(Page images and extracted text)

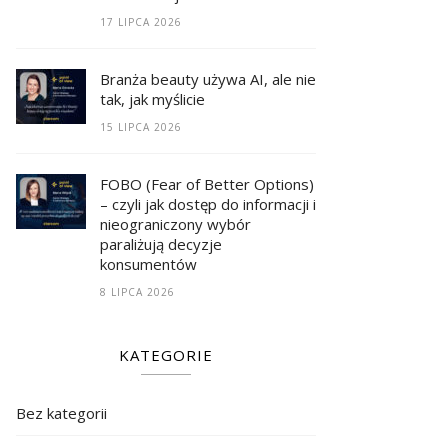
17 LIPCA 2026
Branża beauty używa AI, ale nie
tak, jak myślicie
15 LIPCA 2026
FOBO (Fear of Better Options)
– czyli jak dostęp do informacji i
nieograniczony wybór
paraliżują decyzje
konsumentów
8 LIPCA 2026
KATEGORIE
Bez kategorii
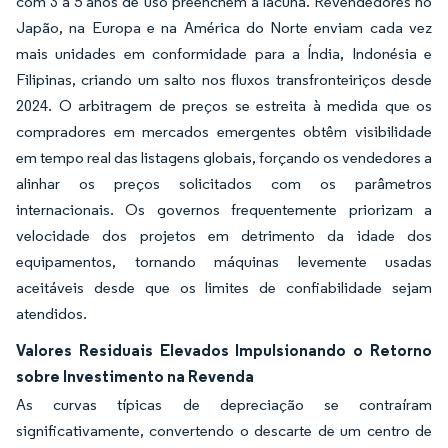
com 3 a 5 anos de uso preenchem a lacuna. Revendedores no
Japão, na Europa e na América do Norte enviam cada vez
mais unidades em conformidade para a Índia, Indonésia e
Filipinas, criando um salto nos fluxos transfronteiriços desde
2024. O arbitragem de preços se estreita à medida que os
compradores em mercados emergentes obtêm visibilidade
em tempo real das listagens globais, forçando os vendedores a
alinhar os preços solicitados com os parâmetros
internacionais. Os governos frequentemente priorizam a
velocidade dos projetos em detrimento da idade dos
equipamentos, tornando máquinas levemente usadas
aceitáveis desde que os limites de confiabilidade sejam
atendidos.
Valores Residuais Elevados Impulsionando o Retorno
sobre Investimento na Revenda
As curvas típicas de depreciação se contraíram
significativamente, convertendo o descarte de um centro de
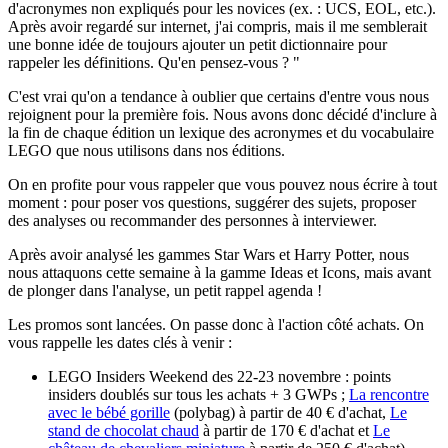
d'acronymes non expliqués pour les novices (ex. : UCS, EOL, etc.).
Après avoir regardé sur internet, j'ai compris, mais il me semblerait
une bonne idée de toujours ajouter un petit dictionnaire pour
rappeler les définitions. Qu'en pensez-vous ?
"
C'est vrai qu'on a tendance à oublier que certains d'entre vous nous
rejoignent pour la première fois. Nous avons donc décidé d'inclure à
la fin de chaque édition un lexique des acronymes et du vocabulaire
LEGO que nous utilisons dans nos éditions.
On en profite pour vous rappeler que vous pouvez nous écrire à tout
moment : pour poser vos questions, suggérer des sujets, proposer
des analyses ou recommander des personnes à interviewer.
Après avoir analysé les gammes
Star Wars
et
Harry Potter
, nous
nous attaquons cette semaine à la gamme
Ideas
et
Icons,
mais avant
de plonger dans l'analyse, un petit rappel agenda !
Les promos sont lancées. On passe donc à l'action côté achats. On
vous rappelle les dates clés à venir :
LEGO
Insiders Weekend
des 22-23 novembre : points
insiders
doublés sur tous les achats + 3 GWPs ;
La rencontre
avec le bébé gorille
(
polybag
) à partir de 40 € d'achat,
Le
stand de chocolat chaud
à partir de 170 € d'achat et
Le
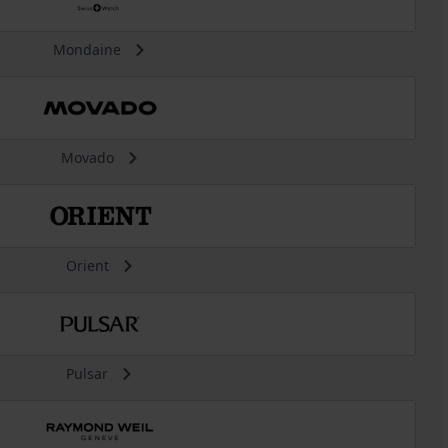
Mondaine
Movado
Orient
Pulsar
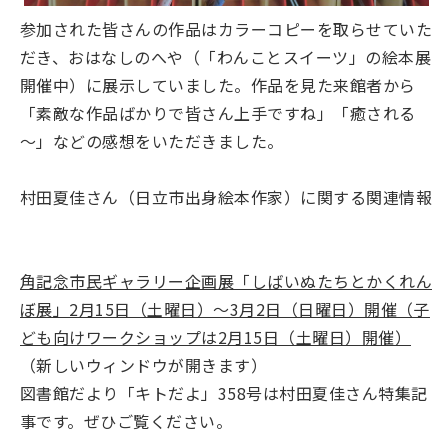
参加された皆さんの作品はカラーコピーを取らせていた
だき、おはなしのへや（「わんことスイーツ」の絵本展
開催中）に展示していました。作品を見た来館者から
「素敵な作品ばかりで皆さん上手ですね」「癒される
～」などの感想をいただきました。
村田夏佳さん（日立市出身絵本作家）に関する関連情報
角記念市民ギャラリー企画展「しばいぬたちとかくれん
ぼ展」2月15日（土曜日）～3月2日（日曜日）開催（子
ども向けワークショップは2月15日（土曜日）開催）
（新しいウィンドウが開きます）
図書館だより「キトだよ」358号は村田夏佳さん特集記
事です。ぜひご覧ください。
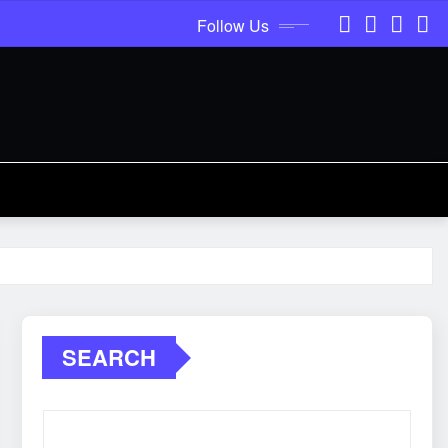
Follow Us
SEARCH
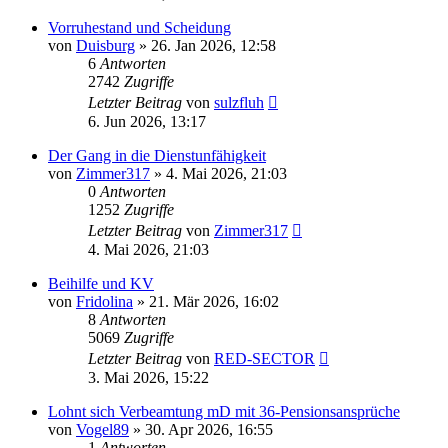
Vorruhestand und Scheidung
von
Duisburg
»
26. Jan 2026, 12:58
6
Antworten
2742
Zugriffe
Letzter Beitrag
von
sulzfluh
6. Jun 2026, 13:17
Der Gang in die Dienstunfähigkeit
von
Zimmer317
»
4. Mai 2026, 21:03
0
Antworten
1252
Zugriffe
Letzter Beitrag
von
Zimmer317
4. Mai 2026, 21:03
Beihilfe und KV
von
Fridolina
»
21. Mär 2026, 16:02
8
Antworten
5069
Zugriffe
Letzter Beitrag
von
RED-SECTOR
3. Mai 2026, 15:22
Lohnt sich Verbeamtung mD mit 36-Pensionsansprüche
von
Vogel89
»
30. Apr 2026, 16:55
1
Antworten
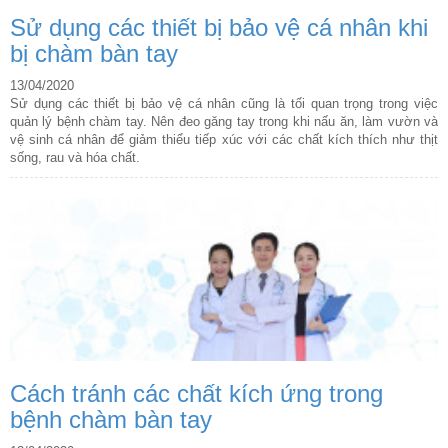
Sử dụng các thiết bị bảo vệ cá nhân khi
bị chàm bàn tay
13/04/2020
Sử dụng các thiết bị bảo vệ cá nhân cũng là tối quan trọng trong việc
quản lý bệnh chàm tay. Nên đeo găng tay trong khi nấu ăn, làm vườn và
vệ sinh cá nhân để giảm thiểu tiếp xúc với các chất kích thích như thịt
sống, rau và hóa chất.
Cách tránh các chất kích ứng trong
bệnh chàm bàn tay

• PROMPT
Please copy every line of the data that carries the string "dans".

• ANSWER SECTION
LEGO que nous utilisons dans nos éditions.
de plonger dans l'analyse, un petit rappel agenda !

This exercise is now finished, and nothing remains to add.